_Required work_.
Where the string "учебно" appears in a line of the data, show that line.

_Material for the task_.
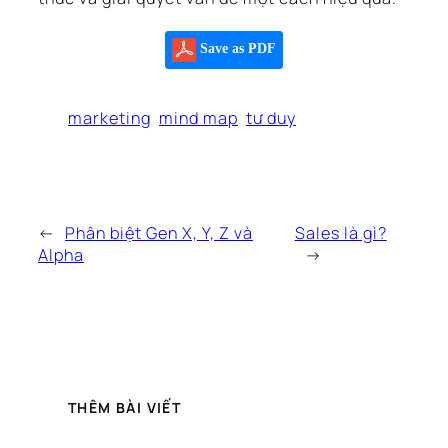
Save as PDF
marketing
mind map
tư duy
←
Phân biệt Gen X, Y, Z và
Sales là gì?
Alpha
→
THÊM BÀI VIẾT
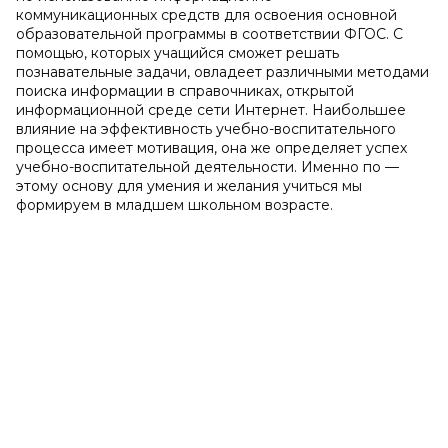
коммуникационных средств для освоения основной
образовательной программы в соответствии ФГОС. С
помощью, которых учащийся сможет решать
познавательные задачи, овладеет различными методами
поиска информации в справочниках, открытой
информационной среде сети Интернет. Наибольшее
влияние на эффективность учебно-воспитательного
процесса имеет мотивация, она же определяет успех
учебно-воспитательной деятельности. Именно по —
этому основу для умения и желания учиться мы
формируем в младшем школьном возрасте.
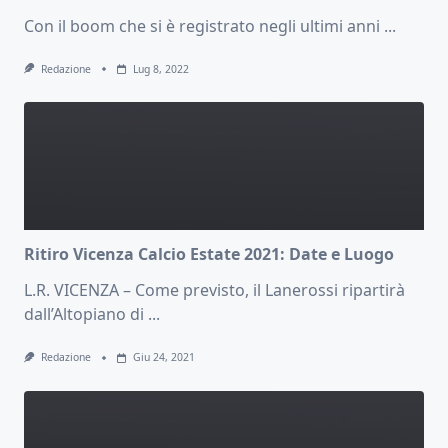
Con il boom che si è registrato negli ultimi anni
...
Redazione
Lug 8, 2022
Ritiro Vicenza Calcio Estate 2021: Date e Luogo
L.R. VICENZA – Come previsto, il Lanerossi ripartirà
dall’Altopiano di
...
Redazione
Giu 24, 2021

_Solution to this task_.
влияние на эффективность учебно-воспитательного
учебно-воспитательной деятельности. Именно по —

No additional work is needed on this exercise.